Putting A Price On Jewellery | Part One

Putting A Price On Jewellery | Part One

Why is some fashion jewellery so expensive? 

Why is our jewellery more expensive than others?

What’s the difference even though it looks the same?

After writing our last journal post Let’s Talk Metals and touching on the details and vagueness surrounding some terms (such as ‘gold plate’) in the fashion jewellery landscape, it’s inspired me to think big and try to answer what’s on many customers' minds when buying jewellery….

So, how do you put a price on jewellery? 

I’m going to try and break down these components & what impacts our prices; while trying to shine some light on what you should look for when buying jewellery.

Firstly... Our jewellery.

All Flash is hand-made in small batches by our amazing skilled artisans in India. What this means is every single piece is made/finished by hand by one of our jewellers so each piece is unique.

It's made from ethically sourced 14k Vermeil. ‘Vermeil’ is a bit of a buzz word, but is something to become familiar with when shopping for jewellery… It's basically a benchmark for quality; in order to label a piece of jewellery 'Vermeil', you have to comply with certain US standards and it's these standards which differentiate the quality of Vermeil from just ‘gold plated’ jewellery.

These standards are:

It has to have a silver/sterling silver base, the Gold plate/overlay has to be thick - a minimum of 2.5 Micron and the gold used has to be 10k or higher.

We use a sterling silver base and a 14k gold overlay at a thickness of 2.5 - 4 Microns depending on the piece. We like to think of Vermeil as the next best thing to solid gold at an accessible price, as it ensures longevity and will last years and beyond.

Metals.

An obvious starting point due to the value of precious metals ~ If the item is ‘plated’ it will have a base metal which makes up the majority of the piece.

Each metal has its own advantages and cons. They are sold on weight & precious metal costs more and have more value than, for example, stainless steel (a non-precious metal), so this will impact the price of the piece. 

Also, something that impacts the prices is how these metals are sourced... 

For example, we use only gold & silver which has been ethically sourced, mined and processed eg. correctly, safely, without harm and without taking advantage of the people doing so. Using only ethically sourced metals costs more and that, in turn, reflects in the final price. Also using recycled metals can impact the price. Ooo the variables!

When shopping for jewellery look for precious metals being used in the piece:

Common Precious metals:
Common Non-Precious metals 
Gold
 Brass
Platinum
Copper 
Rhodium
Stainless steel
Silver 
Zinc

Design. 

This week, I had a really great conversation with our sales agent, Ellen, about why some pieces in our new collection weigh more (so have more precious metal content) But are the same price as a lighter hollow style.. As we have just discussed metals, shouldn't the lighter one be cheaper?

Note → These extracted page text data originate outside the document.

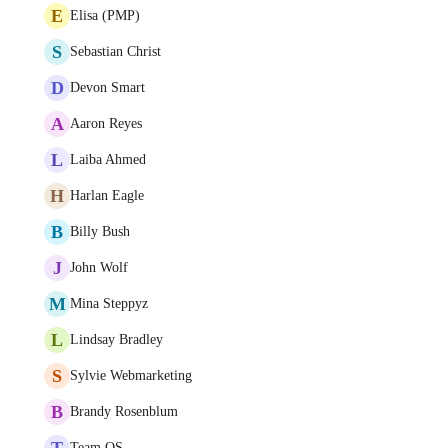
E
Elisa (PMP)
S
Sebastian Christ
D
Devon Smart
A
Aaron Reyes
L
Laiba Ahmed
H
Harlan Eagle
B
Billy Bush
J
John Wolf
M
Mina Steppyz
L
Lindsay Bradley
S
Sylvie Webmarketing
B
Brandy Rosenblum
T
Team OS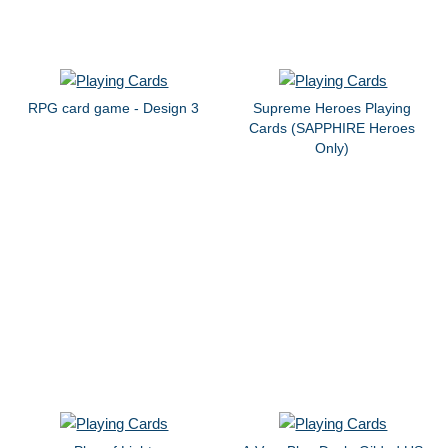
RPG card game - Design 3
Supreme Heroes Playing
Cards (SAPPHIRE Heroes
Only)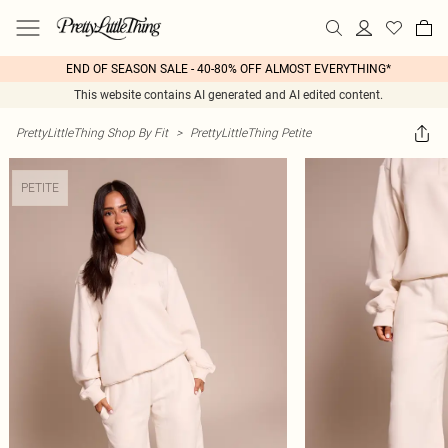
END OF SEASON SALE - 40-80% OFF ALMOST EVERYTHING*
This website contains AI generated and AI edited content.
PrettyLittleThing Shop By Fit
>
PrettyLittleThing Petite
PETITE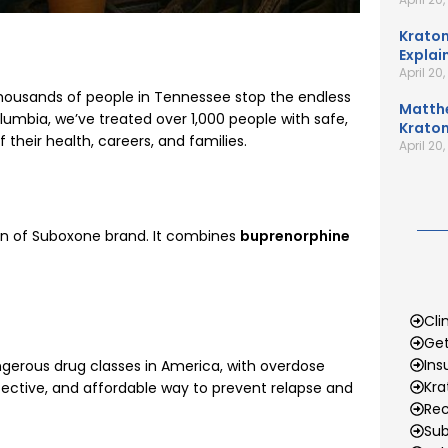
Kratom
Explai
April 20
thousands of people in Tennessee stop the endless
Matth
lumbia, we’ve treated over 1,000 people with safe,
Kratom
their health, careers, and families.
April 20
ion of Suboxone brand. It combines
buprenorphine
Cli
Get
Ins
gerous drug classes in America, with overdose
Kr
fective, and affordable way to prevent relapse and
Rec
Sub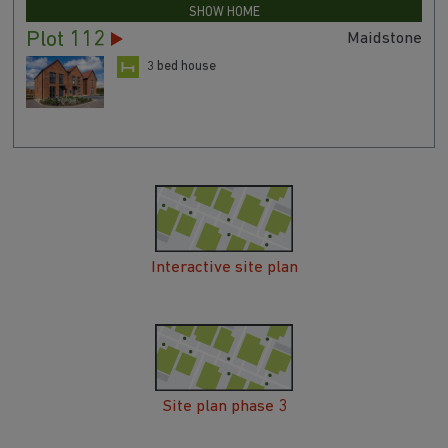
SHOW HOME
Plot 112
Maidstone
3 bed house
Interactive site plan
Site plan phase 3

You would think so, but not necessarily... Here’s a great example of how design can impact the manufacturing process and in turn the price.

The Goldie Tube Bangle is the same price as a new style which is a Solid Bangle. They are the same size and shape. Even though the Goldie Bangle is lighter in weight, it’s technically harder to make than the solid version. So it costs more

Let’s roughly break down both manufacturing processes:

The Solid Bangle is created via a wax carving, this carving creates the mould. Molten sterling silver is poured into this mould to create a ‘cast’ of this complete piece. It’s tidied up by hand buffed, polished and plated. This is a reasonably fast and easy process to create exact multiples of a style.

The Goldie Bangle, on the other hand, is made from a lightweight hollow tube. This tube starters as a straight piece of pipe which is bent by hand into shape by one of our jewellers. This tube is more delicate to work with, it’s easier to dent, mark and create the incorrect shape, it also has to be soldered (joining end to end) and because of this process it takes more time, craftsmanship and potential waste (which we recycle) to produce, so this style costs more....

 

So when out shopping next, here's a few easy things to look out for….

Original Design! Supporting independent designers is best.

The weight of the item, how heavy is it? Keeping in mind silver is lighter than brass or stainless steel.

Look to see if there are any stamps imprinted in the style like 925 (Sterling silver) or 375 (9 karat gold) it’s a good sign that the piece is made from precious metals.

And lastly, look to see if the jump-rings and chains links are soldered, it is a great sign of good craftsmanship. 

And that's Part One of Putting a Price on jewellery! I hope this has given you some helpful insight into the world of jewellery design ~ stay tuned for Part Two...

Nina x 

Just a side note: I have drawn on my years of experience in the metalwork & jewellery industries to provide the above information & opinions. These views/opinions are my own personal insight into this topic & are provided as only a tool to guide and assist and provide value to others.